Колька, скорее всего, не знает, что я в больнице. После моей смерти его, конечно, вызовут. Он меня пожалеет. Хороший у нас Колька. Если бы не он, никого из семьи давно бы уже не было. Под двором, где мы жили на выселках в оккупации, немцы пристрелили битюга из орудийной упряжки. Колька с топором по снегу ползал рубить конину. Немцы потешались, из автоматов по нему палили. Он не забоялся, пока всю лошадь, до последней косточки, не перетаскал на себе. Выжили не только мы, но и все, кто находился в той хате, человек тридцать, а может, и больше. Пулями весь пол тогда заплевали, столько их было в конине. А ботинки? Чуть не забыл… На такое лишь Колька способен. Кому бы пришло в голову покупать единственный ботинок? А он купил, принес с базара и сразу, чтобы я не успел расстроиться, сказал, что второй сделает сам. И сделал. Вытесал колодку, долго мороковал с лоскутками кожи от прежней обуви, готовил кленовые гвозди – таки обул меня. Что ботинки были разные: один остроносый, по ноге, а другой головастый, погрубее и побольше – в счет не шло, все же не веревочные лапти, а настоящие кожаные ботинки, каких ни у кого не было… Колька, Колька… Мне бы и жизни не хватило вспомнить все, что ты мне делал. Не без того, бывали и подзатыльники, кто ж без этого обходится, за это на тебя не обижаюсь и прощаю, давно уже простил.

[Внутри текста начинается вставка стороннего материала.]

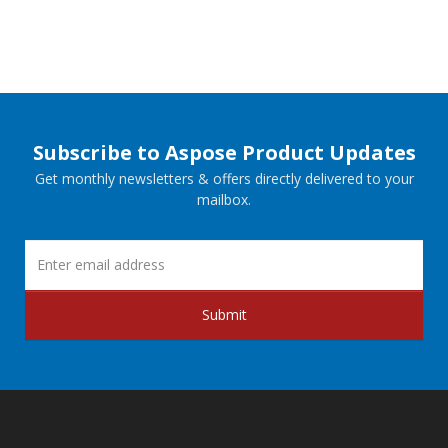
Subscribe to Aspose Product Updates
Get monthly newsletters & offers directly delivered to your
mailbox.
Submit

Мамочка, милая, какой я дурак. Всегда тебя не понимал, а если и понимал, то постоянно становился поперек. Ты же со мной никакой радости не видела. Ни одной рубахи не износил, чтобы не порвать. И сегодня, прости, какую муку на тебя свалил. Я же не чурбан деревянный, чтобы не понимать…

И сестры… Что плохого они мне сделали? Пальцем никогда не тронули. А я, насколько выдумки хватало, издевался над ними. Шура из себя кусок мяса вырвала бы, лишь бы я не был голоден. И Нюрка – чем хуже?

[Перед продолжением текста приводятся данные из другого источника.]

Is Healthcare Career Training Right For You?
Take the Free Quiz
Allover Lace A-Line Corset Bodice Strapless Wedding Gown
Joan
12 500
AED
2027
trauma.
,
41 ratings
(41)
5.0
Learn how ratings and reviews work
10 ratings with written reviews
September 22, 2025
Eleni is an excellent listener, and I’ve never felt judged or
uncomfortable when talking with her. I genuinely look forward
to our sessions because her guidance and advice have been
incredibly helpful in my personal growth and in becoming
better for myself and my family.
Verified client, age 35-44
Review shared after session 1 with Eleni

Ну, а с братьями и отцом чего прощаться? Они в земле. Скоро и я там буду.

Вот и все.

Нет, не все. А люди? Семья семьей, но я жил и среди людей. Им тоже мало хорошего делал. Случалось, и воровал, и обманывал, завидовал, а то и надсмехался, бил друзей, хотя и меня тоже били, - все грех. Не поминайте лихом.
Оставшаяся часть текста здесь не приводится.